Solve similarly as Reduce cannot prove that the set of solutions is complete. It returns the result in the form of rules but we can show that they return the same set solutions e.g. :

r = Reduce[ BesselJ[1, x]^2 + BesselK[1, x]^2 - Sin[ Sin[x]] == 0 && 0 < x < 10, x];
s[[All, 1, 2]] == List @@ r[[All, 2]]
Reduce::incs: Warning: Reduce was unable to prove that the solution set found is complete. >>

True

Edit

Defining

f[x_, a_] := BesselJ[1, x]^2 + BesselK[1, x]^2 - Sin[Sin[a x]]

we can visualise the graphs of functions f[x,a] making use of ParametricPlot3D (look at answers to this question), e.g.

Show[ 
  ParametricPlot3D[ Evaluate[ Table[{x, a, f[x, a]}, {a, 0, 5}]],
                    {x, 0, 10}, BoxRatios -> {10, 8, 4}], 
  ParametricPlot3D[{x, 1, f[x, 1]}, 
                   {x, 0, 10}, PlotStyle->{Thick, Darker@Red}, BoxRatios -> {10, 8, 4}]

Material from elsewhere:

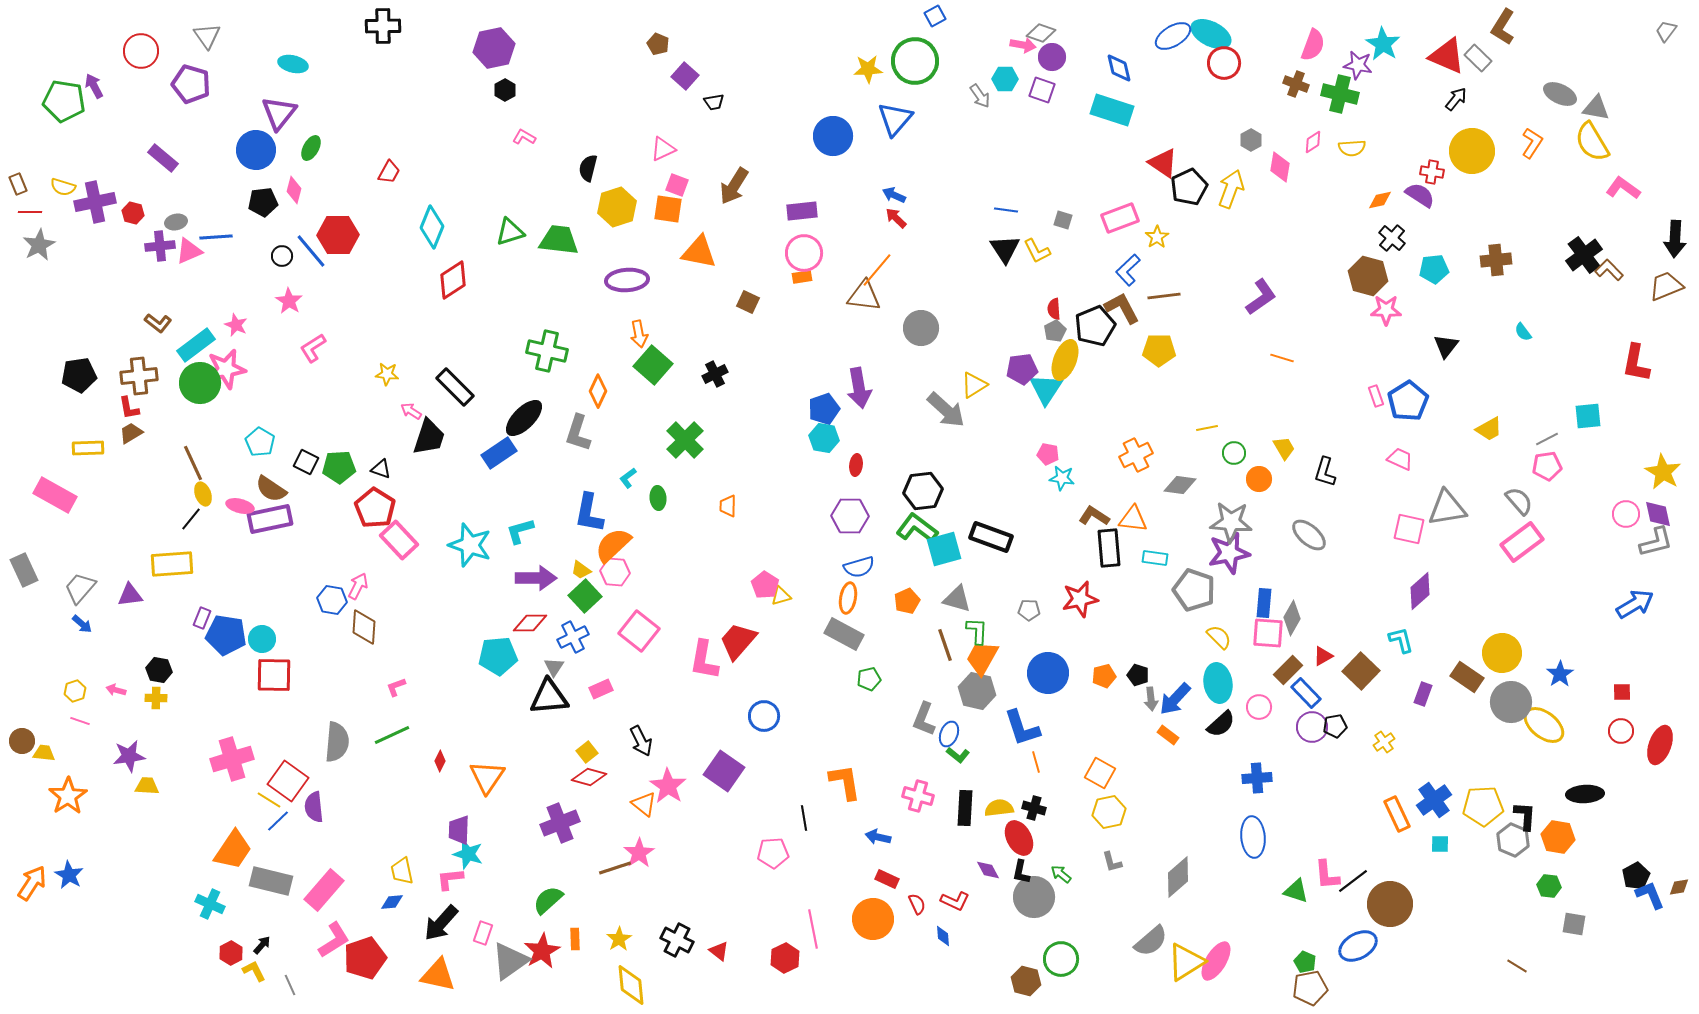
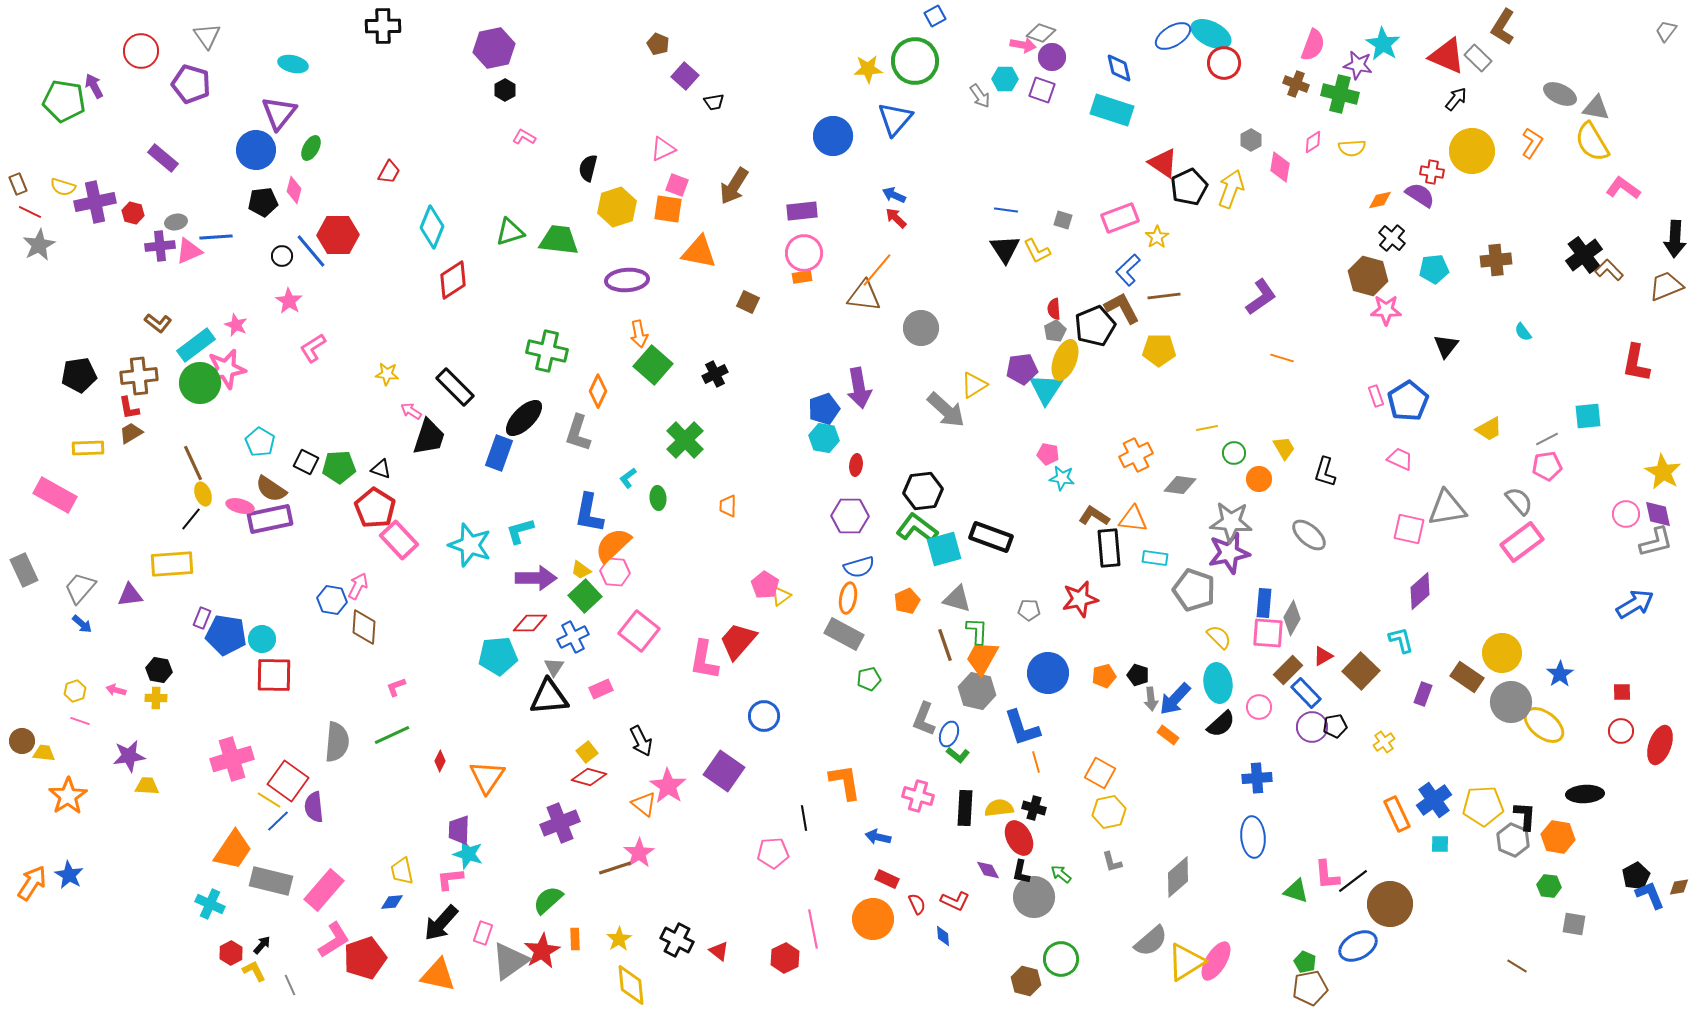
red line at (30, 212): rotated 25 degrees clockwise
blue rectangle at (499, 453): rotated 36 degrees counterclockwise
yellow triangle at (781, 596): rotated 20 degrees counterclockwise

enter image description here

Red thick curve is the graph of f[x,1],

or we can make use of Plot3D as well in the following way :

Plot3D[ f[x, a], {x, 0, 10}, {a, 0, 4}, 
        MeshFunctions -> {#1 &, #2 &, #3 &}, Mesh -> {9, 3, 5}, Filling -> 0,
        PlotPoints -> 200, MaxRecursion -> 5]

]

enter image description here

The option Filling ->0 makes an impression that the level f[x,a] == 0 is like the surface of water.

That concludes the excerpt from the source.